Dem Handwerk fehlen tausende Fachkräfte. Handwerkspräsident Wollseifer setzt auf die Meisterpflicht – so können wieder mehr Betriebe ausbilden.

Im Herbst konnten 17.000 Ausbildungsplätze nicht besetzt werden, sagt Handwerkspräsident Hans Peter Wollseifer.
Im Herbst konnten 17.000 Ausbildungsplätze nicht besetzt werden, sagt Handwerkspräsident Hans Peter Wollseifer.Foto: dpa

Hans Peter Wollseifer, Präsident des deutschen Handwerks, erwartet durch die Wiedereinführung der Meisterpflicht eine Entspannung auf dem Arbeitsmarkt. „In ein paar Jahren sollten wir wieder deutlich mehr Fachkräfte als heute haben“, sagte Wollseifer dem Tagesspiegel (Montagausgabe).

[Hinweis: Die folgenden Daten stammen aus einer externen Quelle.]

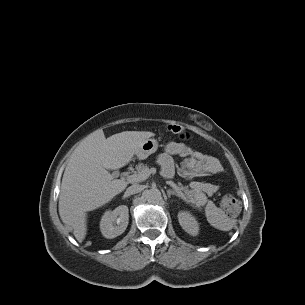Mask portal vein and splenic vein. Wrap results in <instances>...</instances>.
<instances>
[{"instance_id": "portal-vein-and-splenic-vein-1", "label": "portal vein and splenic vein", "mask_w": 305, "mask_h": 305, "mask_svg": "<svg viewBox=\"0 0 305 305\" xmlns=\"http://www.w3.org/2000/svg\"><path fill=\"white\" fill-rule=\"evenodd\" d=\"M156 172L155 168H151V169H144L143 171H141L138 174H133L128 176V180L129 181H134V182H141L146 180L151 174H154Z\"/></svg>"}]
</instances>
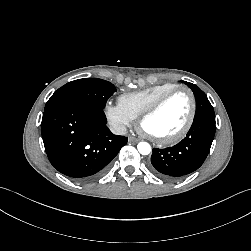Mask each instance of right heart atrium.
<instances>
[{
	"label": "right heart atrium",
	"mask_w": 251,
	"mask_h": 251,
	"mask_svg": "<svg viewBox=\"0 0 251 251\" xmlns=\"http://www.w3.org/2000/svg\"><path fill=\"white\" fill-rule=\"evenodd\" d=\"M104 113L108 122L117 131H124L133 121L119 104L107 103Z\"/></svg>",
	"instance_id": "obj_1"
}]
</instances>
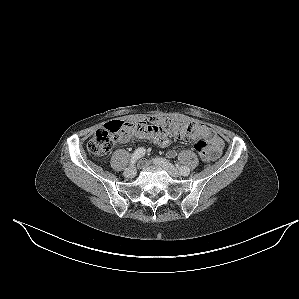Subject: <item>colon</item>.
I'll return each instance as SVG.
<instances>
[{
	"label": "colon",
	"mask_w": 299,
	"mask_h": 299,
	"mask_svg": "<svg viewBox=\"0 0 299 299\" xmlns=\"http://www.w3.org/2000/svg\"><path fill=\"white\" fill-rule=\"evenodd\" d=\"M195 123H177L168 118H153L150 123H131L123 120H113L102 126L88 143V151L91 155L102 157L108 154L117 142H120L131 128L139 130L158 129L165 134H172L179 139H188L195 130ZM195 150L203 161H209L207 143L199 139L194 144Z\"/></svg>",
	"instance_id": "obj_1"
}]
</instances>
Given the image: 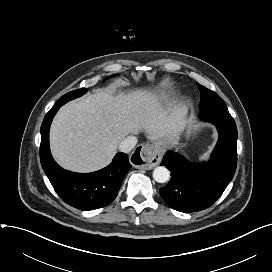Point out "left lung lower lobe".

„Wenn künftig wieder mehr die Meisterprüfung machen, dann haben wir auch wieder mehr Ausbilder. Damit ist dann auch wieder mehr Ausbildung möglich und in der Folge gibt es mehr Fachkräfte, die eingesetzt werden können. Da sollten sich dann eigentlich nach Adam Riese die Wartezeiten auf Handwerker verkürzen“, sagte der Handwerkspräsident. Mit der Wiedereinführung der Meisterpflicht zu Beginn des Jahres „haben wir ein Stück Handwerksgeschichte geschrieben“.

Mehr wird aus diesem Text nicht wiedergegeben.